Şuan röportaj yaptığımız mekan Düzce Mutfak Sanatları Merkezidir. Düzce’nin çok zengin demografik yapısının, gastronomi kültürünün yansıtıldığı yer burası bu yüzden bu merkezi ben çok önemsiyorum. Bakın Düzce göçlerle büyüyen bir şehir. Balkanlardan, Kafkaslardan, Doğudan, Batıdan gelen ve burayı vatan kılan insanların şehridir Düzce. Bu gelenlerin kendilerine has mutfakları var. İşte bunların tamamının toplandığı yer Düzce Mutfak Sanatları Merkezidir. Burada yerel mutfak, Düzce mutfağının çok zengin çeşitlerini tatma imkânınız olur.
“DÜZCELİLER İÇİN GÜNDE 16 SAAT ÇALIŞIYORUM”
31 Mart yerel seçimlerine çok az süre kaldı. Yeniden aday olmayı düşünüyor musunuz? Bu zamana kadar mevcut projelerin yüzde kaçı tamamlandı? Yeni dönemdeki hedefleriniz nelerdir?
Bundan tam 4 yıl önce vaat ettiğim bütün projeleri başlattım. Bunların bir kısmı bitti bir kısmı devam ediyor. Devam edenlerin, bitmeyenlerin sebebi projelerde bizim öngöremediğimiz teknik sorunların çıkması. Özellikle Düzce zemin bakımından biraz problemli zorlu bir şehir. Bazı projelerimiz zemin ilgili teknik sorunlar yaşadığımız için gecikti. Ama onlarda devam ediyor. Onları da tamamlayacağız.
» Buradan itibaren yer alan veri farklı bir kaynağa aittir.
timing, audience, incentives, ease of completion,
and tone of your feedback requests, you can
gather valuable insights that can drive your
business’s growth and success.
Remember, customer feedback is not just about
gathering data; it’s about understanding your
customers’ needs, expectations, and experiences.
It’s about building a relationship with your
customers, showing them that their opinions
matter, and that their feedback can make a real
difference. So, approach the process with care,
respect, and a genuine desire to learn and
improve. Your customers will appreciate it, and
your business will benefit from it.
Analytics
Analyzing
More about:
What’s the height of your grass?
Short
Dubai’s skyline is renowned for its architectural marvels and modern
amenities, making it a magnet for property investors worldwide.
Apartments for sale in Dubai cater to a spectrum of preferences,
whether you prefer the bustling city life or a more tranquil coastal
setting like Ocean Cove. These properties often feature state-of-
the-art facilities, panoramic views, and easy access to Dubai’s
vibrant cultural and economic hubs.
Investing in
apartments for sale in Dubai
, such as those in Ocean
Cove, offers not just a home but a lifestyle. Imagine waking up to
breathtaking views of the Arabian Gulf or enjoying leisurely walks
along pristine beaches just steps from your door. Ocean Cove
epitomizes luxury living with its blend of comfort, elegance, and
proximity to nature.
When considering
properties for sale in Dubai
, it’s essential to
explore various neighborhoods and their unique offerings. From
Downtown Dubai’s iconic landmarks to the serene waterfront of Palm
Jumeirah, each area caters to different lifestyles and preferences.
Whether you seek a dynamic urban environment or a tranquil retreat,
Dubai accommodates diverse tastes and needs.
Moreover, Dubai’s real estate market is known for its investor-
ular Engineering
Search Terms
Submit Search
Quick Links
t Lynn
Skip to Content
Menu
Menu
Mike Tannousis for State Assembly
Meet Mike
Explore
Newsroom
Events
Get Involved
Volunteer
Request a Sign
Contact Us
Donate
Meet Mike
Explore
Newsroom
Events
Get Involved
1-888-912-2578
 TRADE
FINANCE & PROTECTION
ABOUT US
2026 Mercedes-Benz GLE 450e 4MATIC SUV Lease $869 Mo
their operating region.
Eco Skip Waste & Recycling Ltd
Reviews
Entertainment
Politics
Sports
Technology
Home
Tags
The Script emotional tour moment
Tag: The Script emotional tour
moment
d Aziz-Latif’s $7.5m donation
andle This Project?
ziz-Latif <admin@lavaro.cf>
Düzcelilere verdiğimiz her sözü takip ettik her sözü yerine getirmeye çalıştık. Ben günde 16 saat çalışıyorum, Düzce için çalışıyorum. Burada kalıcı eserler bırakmak için çalışıyorum. Bütün amacım buradan ayrıldıktan sonra arkamdan hayırla anılmak. Benim doğduğum, büyüdüğüm şehre hizmet etmek benim için hayatımın en büyük sosyal sorumluluk projesidir. Bizim genel merkezde işler onların değerlendirmelerine bağlı. Ben görevimin başındayım genel merkez bir değerlendirme yapacak devam edip etmeme konusunda genel merkez bir karar verecek.